Estamos, por tanto, a las puertas de nuestro primer ejercicio nacional de democracia participativa. Ni más ni menos. Tal ocasión no puede ser otra que la de felicitarnos por la presencia de la oportunidad. Hagamos, por tanto, de nuestro Primer Referendo Nacional una gran ocasión, un gran referendo.

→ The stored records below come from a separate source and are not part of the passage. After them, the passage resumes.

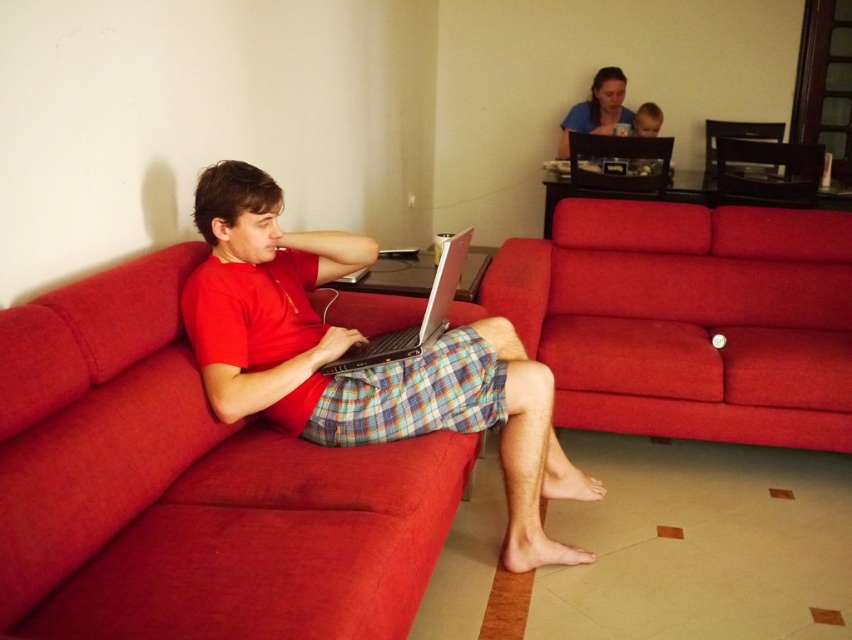 Is velvet red couch at center closer to the viewer compared to matte red shirt at center?

No, it is behind matte red shirt at center.

In the scene shown: Who is taller, velvet red couch at center or matte red shirt at center?

With more height is matte red shirt at center.

What do you see at coordinates (688, 320) in the screenshot? The image size is (852, 640). I see `velvet red couch at center` at bounding box center [688, 320].

Where is `velvet red couch at center`? This screenshot has height=640, width=852. velvet red couch at center is located at coordinates (688, 320).

Who is shorter, matte red shirt at center or plaid fabric laptop at center?

Standing shorter between the two is plaid fabric laptop at center.

Does matte red shirt at center appear over plaid fabric laptop at center?

Indeed, matte red shirt at center is positioned over plaid fabric laptop at center.

Is point (216, 337) positioned behind point (361, 428)?

No, (216, 337) is closer to viewer.

The width and height of the screenshot is (852, 640). Find the location of `matte red shirt at center`. matte red shirt at center is located at coordinates (363, 369).

Is red fabric couch at center positioned before matte red shirt at center?

Yes, it is.

Does red fabric couch at center lie behind matte red shirt at center?

No.

Who is more forward, [200,396] or [517,406]?

Point [200,396]

Image resolution: width=852 pixels, height=640 pixels. I want to click on red fabric couch at center, so click(190, 486). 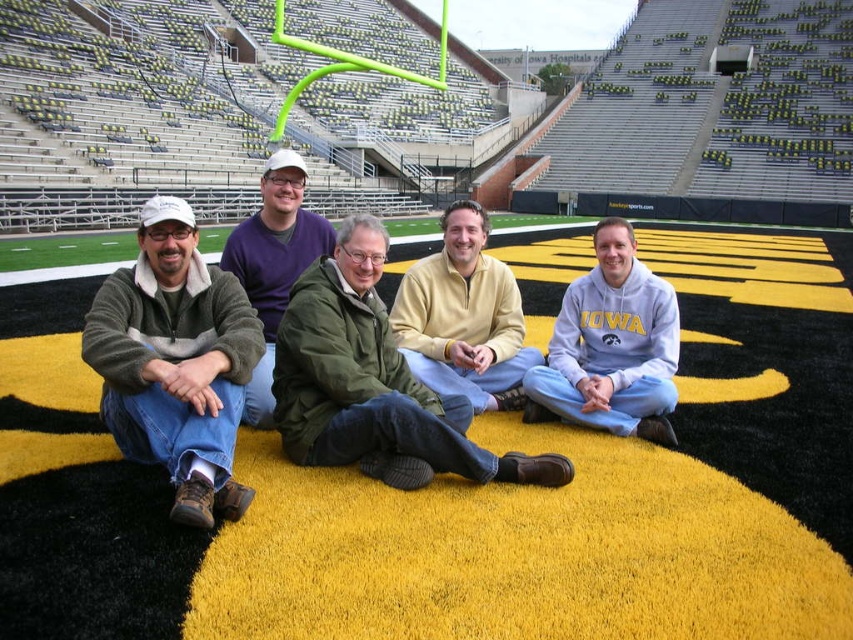 You are trying to locate the light blue sweatshirt at center in a group photo taken at the football stadium. Which direction should you look relative to the green matte jacket at center?

The light blue sweatshirt at center is on the right side of the green matte jacket at center.

You are a photographer trying to capture a group photo of the five individuals in the football stadium. You notice the green matte jacket at center and the light blue sweatshirt at center. Which clothing item should you adjust to ensure it fits within the frame without overcrowding the group?

The green matte jacket at center has a larger width than the light blue sweatshirt at center, so adjusting the position of the green matte jacket at center would help reduce overcrowding in the frame. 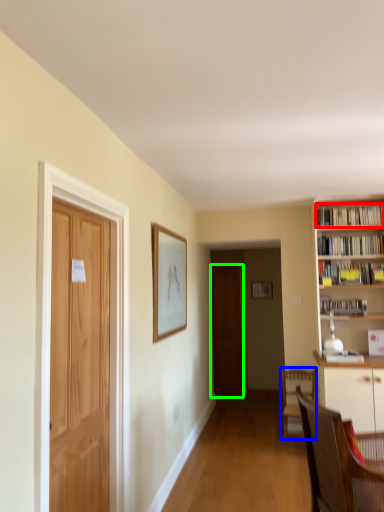 Question: Based on their relative distances, which object is farther from book (highlighted by a red box)? Choose from chair (highlighted by a blue box) and door (highlighted by a green box).

Choices:
 (A) chair
 (B) door

Answer: (B) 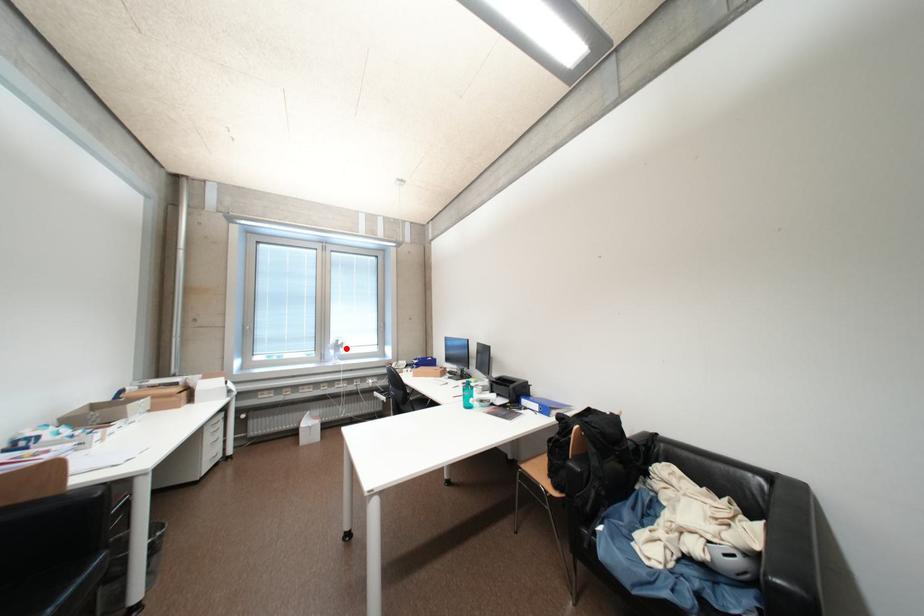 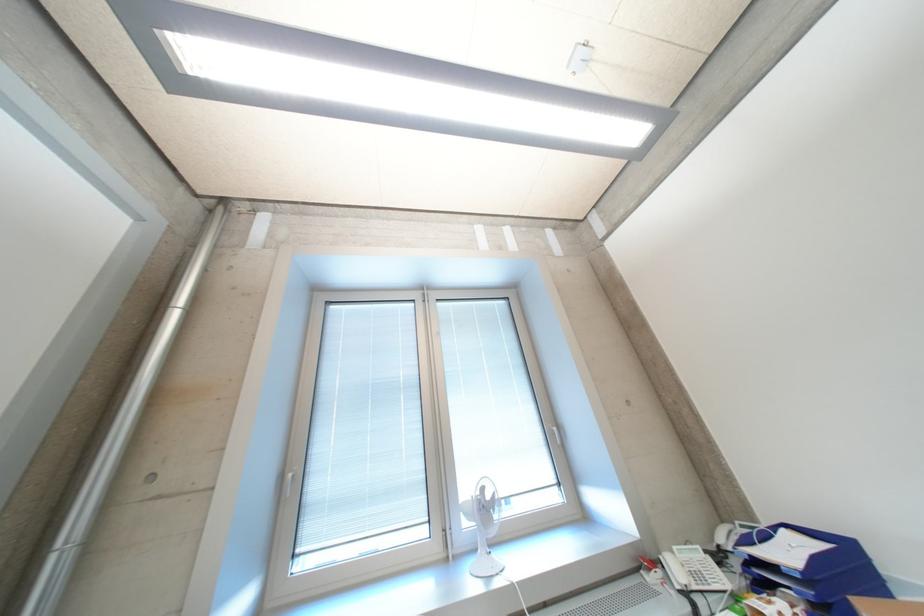 Locate, in the second image, the point that corresponds to the highlighted location in the first image.

(492, 509) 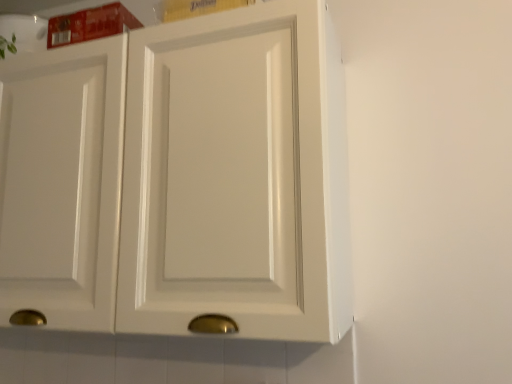 Locate an element on the screen. This screenshot has height=384, width=512. white glossy cupboard at upper center is located at coordinates (181, 178).

Image resolution: width=512 pixels, height=384 pixels. Describe the element at coordinates (181, 178) in the screenshot. I see `white glossy cupboard at upper center` at that location.

In order to click on white glossy cupboard at upper center in this screenshot , I will do `click(181, 178)`. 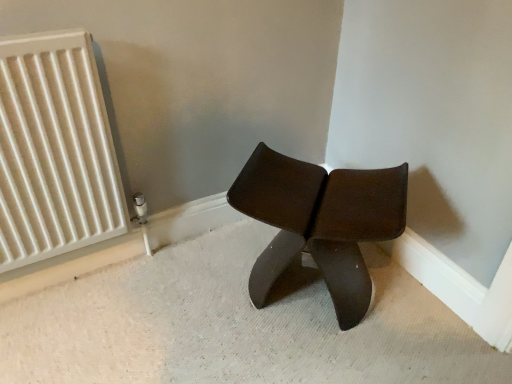 What is the approximate height of matte brown stool at center?

It is 16.50 inches.

This screenshot has width=512, height=384. What do you see at coordinates (320, 222) in the screenshot?
I see `matte brown stool at center` at bounding box center [320, 222].

The image size is (512, 384). Find the location of `matte brown stool at center`. matte brown stool at center is located at coordinates [320, 222].

This screenshot has height=384, width=512. Identify the location of white matte radiator at left. (54, 151).

What do you see at coordinates (54, 151) in the screenshot?
I see `white matte radiator at left` at bounding box center [54, 151].

The image size is (512, 384). Find the location of `matte brown stool at center`. matte brown stool at center is located at coordinates (320, 222).

Can you confirm if matte brown stool at center is positioned to the left of white matte radiator at left?

No, matte brown stool at center is not to the left of white matte radiator at left.

Considering their positions, is matte brown stool at center located in front of or behind white matte radiator at left?

In the image, matte brown stool at center appears behind white matte radiator at left.

Does point (362, 193) come farther from viewer compared to point (13, 44)?

Yes, point (362, 193) is farther from viewer.

From the image's perspective, which is above, matte brown stool at center or white matte radiator at left?

white matte radiator at left, from the image's perspective.

From a real-world perspective, is matte brown stool at center beneath white matte radiator at left?

Indeed, from a real-world perspective, matte brown stool at center is positioned beneath white matte radiator at left.

Does matte brown stool at center have a lesser width compared to white matte radiator at left?

Incorrect, the width of matte brown stool at center is not less than that of white matte radiator at left.

Considering the sizes of objects matte brown stool at center and white matte radiator at left in the image provided, who is shorter, matte brown stool at center or white matte radiator at left?

matte brown stool at center is shorter.

Considering the sizes of objects matte brown stool at center and white matte radiator at left in the image provided, who is smaller, matte brown stool at center or white matte radiator at left?

white matte radiator at left.

Do you think matte brown stool at center is within white matte radiator at left, or outside of it?

matte brown stool at center lies outside white matte radiator at left.

Are matte brown stool at center and white matte radiator at left making contact?

There is a gap between matte brown stool at center and white matte radiator at left.

Is matte brown stool at center facing away from white matte radiator at left?

That's not correct — matte brown stool at center is not looking away from white matte radiator at left.

Identify the location of radiator on the left of the matte brown stool at center. The height and width of the screenshot is (384, 512). (54, 151).

Is white matte radiator at left at the left side of matte brown stool at center?

Correct, you'll find white matte radiator at left to the left of matte brown stool at center.

Is the position of white matte radiator at left less distant than that of matte brown stool at center?

Yes, the depth of white matte radiator at left is less than that of matte brown stool at center.

Is point (41, 142) closer or farther from the camera than point (279, 186)?

Point (41, 142) is closer to the camera than point (279, 186).

From the image's perspective, which object appears higher, white matte radiator at left or matte brown stool at center?

white matte radiator at left, from the image's perspective.

In the scene shown: From a real-world perspective, is white matte radiator at left positioned above or below matte brown stool at center?

From a real-world perspective, white matte radiator at left is physically above matte brown stool at center.

Can you confirm if white matte radiator at left is wider than matte brown stool at center?

Incorrect, the width of white matte radiator at left does not surpass that of matte brown stool at center.

Is white matte radiator at left taller or shorter than matte brown stool at center?

In the image, white matte radiator at left appears to be taller than matte brown stool at center.

Is white matte radiator at left smaller than matte brown stool at center?

Yes, white matte radiator at left is smaller than matte brown stool at center.

Is white matte radiator at left inside or outside of matte brown stool at center?

white matte radiator at left is not enclosed by matte brown stool at center.

Is white matte radiator at left far from matte brown stool at center?

They are positioned close to each other.

Is white matte radiator at left turned away from matte brown stool at center?

white matte radiator at left is not turned away from matte brown stool at center.

How many degrees apart are the facing directions of white matte radiator at left and matte brown stool at center?

There is a 47-degree angle between the facing directions of white matte radiator at left and matte brown stool at center.

Find the location of a particular element. chair below the white matte radiator at left (from the image's perspective) is located at coordinates (320, 222).

This screenshot has height=384, width=512. I want to click on chair on the right of white matte radiator at left, so click(x=320, y=222).

Locate an element on the screen. radiator above the matte brown stool at center (from the image's perspective) is located at coordinates (54, 151). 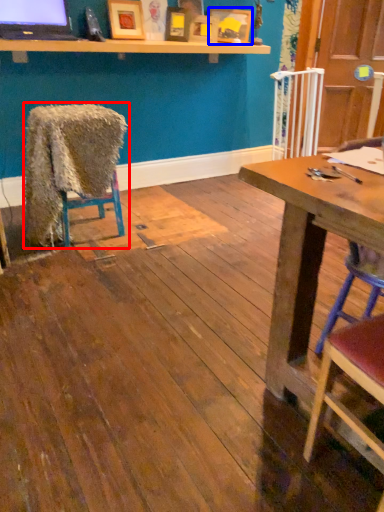 Question: Which of the following is the closest to the observer, chair (highlighted by a red box) or picture frame (highlighted by a blue box)?

Choices:
 (A) chair
 (B) picture frame

Answer: (A) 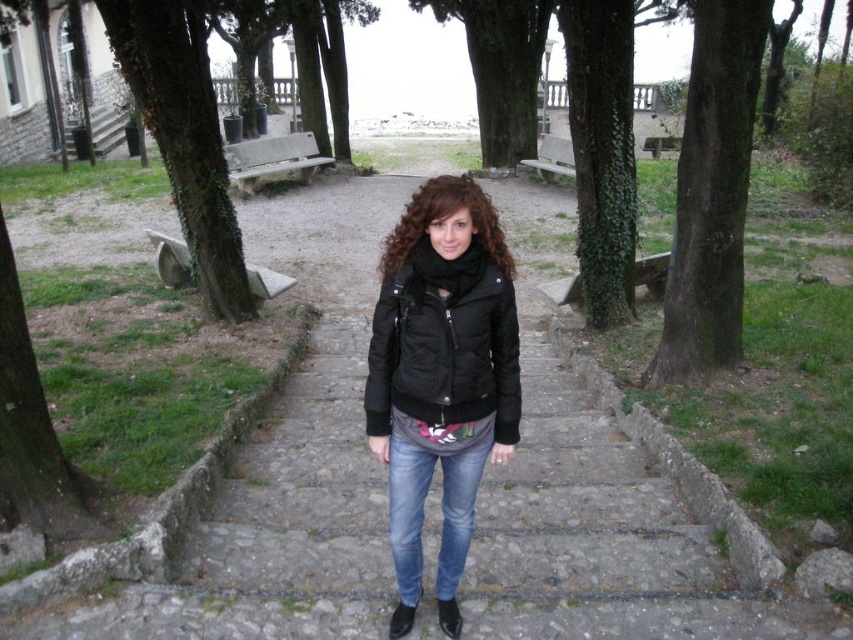 Question: Which object appears farthest from the camera in this image?

Choices:
 (A) green rough bark tree at center
 (B) green rough bark tree at upper center
 (C) denim jeans at center
 (D) black matte jacket at center

Answer: (B)

Question: Considering the real-world distances, which object is farthest from the black quilted jacket at center?

Choices:
 (A) green rough bark tree at left
 (B) denim jeans at center
 (C) green rough bark tree at upper center

Answer: (C)

Question: Does green rough bark tree at center appear over green rough bark tree at upper center?

Choices:
 (A) no
 (B) yes

Answer: (A)

Question: Among these objects, which one is farthest from the camera?

Choices:
 (A) black quilted jacket at center
 (B) black matte jacket at center
 (C) green ivy-covered tree at center-right

Answer: (C)

Question: Can you confirm if green rough bark tree at center is bigger than denim jeans at center?

Choices:
 (A) yes
 (B) no

Answer: (A)

Question: In this image, where is black matte jacket at center located relative to green rough bark tree at left?

Choices:
 (A) right
 (B) left

Answer: (A) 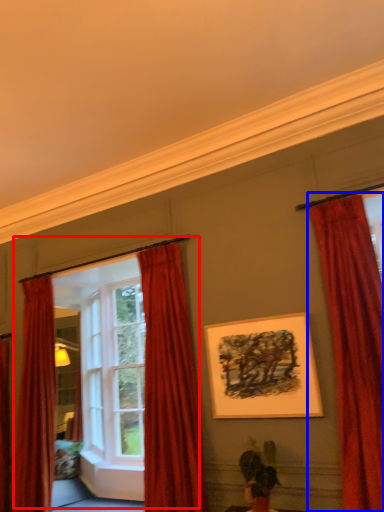 Question: Among these objects, which one is farthest to the camera, window frame (highlighted by a red box) or curtain (highlighted by a blue box)?

Choices:
 (A) window frame
 (B) curtain

Answer: (A) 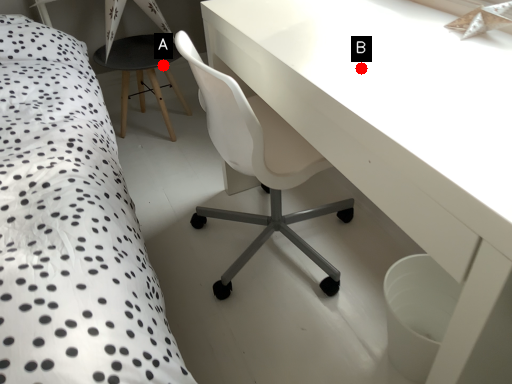 Question: Two points are circled on the image, labeled by A and B beside each circle. Which of the following is the farthest from the observer?

Choices:
 (A) A is further
 (B) B is further

Answer: (A) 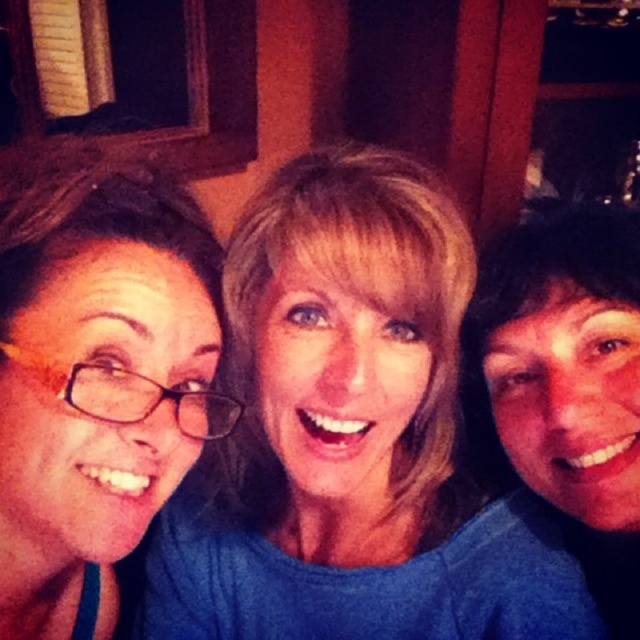 Question: Considering the relative positions of blue fabric shirt at center and matte blue shirt at center in the image provided, where is blue fabric shirt at center located with respect to matte blue shirt at center?

Choices:
 (A) below
 (B) above

Answer: (B)

Question: Which of these objects is positioned farthest from the yellow-framed glasses at left?

Choices:
 (A) matte blue shirt at center
 (B) blue fabric shirt at center

Answer: (A)

Question: Among these objects, which one is nearest to the camera?

Choices:
 (A) blue fabric shirt at center
 (B) yellow-framed glasses at left

Answer: (A)

Question: Which point is farther from the camera taking this photo?

Choices:
 (A) (465, 314)
 (B) (29, 516)
 (C) (349, 170)

Answer: (A)

Question: Can you confirm if yellow-framed glasses at left is positioned to the right of matte blue shirt at center?

Choices:
 (A) no
 (B) yes

Answer: (A)

Question: Is blue fabric shirt at center to the right of yellow-framed glasses at left from the viewer's perspective?

Choices:
 (A) yes
 (B) no

Answer: (A) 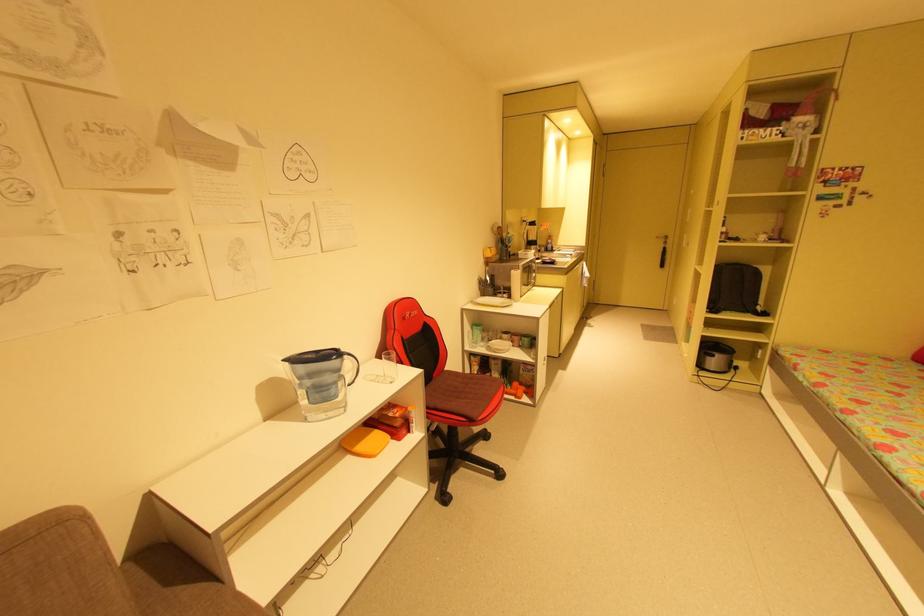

Hagamos esto sin temer de nosotros mismos, con confianza en que somos lo suficientemente maduros para producir un resultado a la vez audaz y sensato.

A fin de cuentas, hay constantes en nuestras opiniones políticas más elementales que prefieren la democracia a la opción autoritaria, a pesar de la vociferación televisada de atrabiliarios personajes, a pesar de la escandalosa propaganda de una silla que ha ido a recalentarse hasta Madrid, a pesar de la falaz contraposición de una “mala” democracia y una “buena” dictadura, a pesar de la prédica odiosa e irresponsable de abusadores golpistas.

Hay que preservar por encima de todo lo que más de un siglo tardó en conquistarse: el régimen democrático obtenido en 1958. No podemos permitir que se le amenace.

Pero también necesitamos expandir la democracia, “ejercer una acción pública para acrecentar la democracia hasta que ésta alcance sus límites tecnológicos”. El medio para alcanzar esto no es otro que la Constituyente, y el detonante de su proceso no debe ser otro que el Primer Referendo Nacional.

El Presidente de la República tiene la potestad de desencadenar ese proceso. Será estupendo constatar que en sus manos no se perdió la República, pero lo será más todavía que pueda decirse que en esas mismas manos creció la democracia que él tanto contribuyó a crear.